How To Invest Money In India
Foreign Direct Investment is when a foreign entity makes an investment in a business based in another country. This foreign entity can be an individual, a firm, a company, etc. The key factor that distinguishes foreign direct investment from foreign portfolio investment is the controlling interest of the investor. Generally, the foreign investor will acquire or establish a business to get direct control of the business set up in another country.
In order to invest in India, an investor must know that there are broadly three types of Foreign Direct Investment (FDI):
- Vertical Investment
Under vertical investment, a business that is differentiated to an extent is established in a foreign country.
- Horizontal Investment
Under this type of investment, an investor opens the same business in a foreign country.
- Conglomerate Investment
Under the conglomerate investment type, an investment is carried out even if the business is unrelated or different to its existing business.

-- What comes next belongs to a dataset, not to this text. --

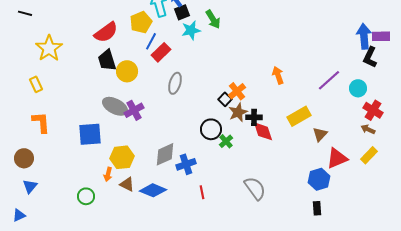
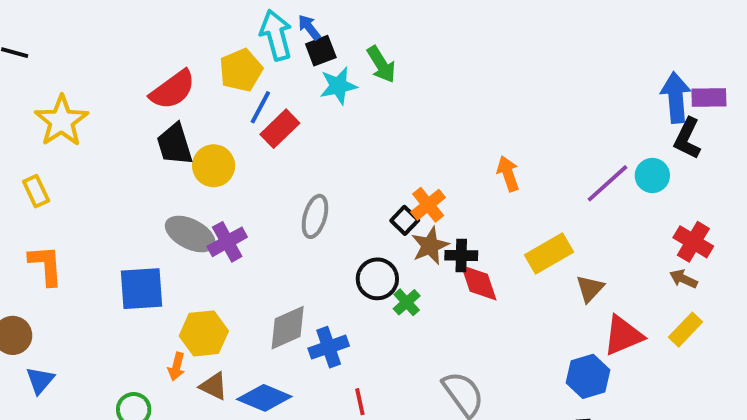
gray ellipse: (175, 83) -> (315, 216), moved
cyan circle: (358, 88) -> (652, 176), moved
blue triangle: (30, 186) -> (40, 380), moved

After the initiation of economic liberalization in 1991, the Government of India amended FDI policies in order to encourage an increased FDI inflow. India is one of the largest economies in the world with tremendous growth potential. With its special investment privileges such as tax exemption and relatively lower wages, India has become an attractive investment destination for foreign companies and individuals. As of February 2019, the Government of India aims to achieve its goal of US $100 Billion worth of foreign direct investment inflows.
To invest in India, an investor must follow two routes:
- Automatic route: Under this route, no prior approval of authority is required by the foreign investor. 100% FDI is allowed. This slows the investor to invest in any company they wish to.
- Government route: A prior approval is needed in order to proceed with FDI under this route.
There is no fixed rate for foreign direct investment in India. While some sectors or industries, allow 100% FDI, the percentages of other industries may vary from 26% to 51%. However, there are some industries where the Government of India strictly prohibits FDI. These industries are as follows:
- Atomic Energy Generation
- Cigars, Cigarettes, or any related tobacco industry
- Lotteries (online, private, government, etc)
- Investment in Chit Funds
- Agricultural or Plantation Activities (although there are many exceptions like horticulture, fisheries, tea plantations, Pisciculture, animal husbandry, etc)
- Housing and Real Estate (except townships, commercial projects, etc)
- Trading in TDR’s
- Any Gambling or Betting businesses
FDI inflow is restricted in sectors like defense, insurance, etc. in order to safeguard the country.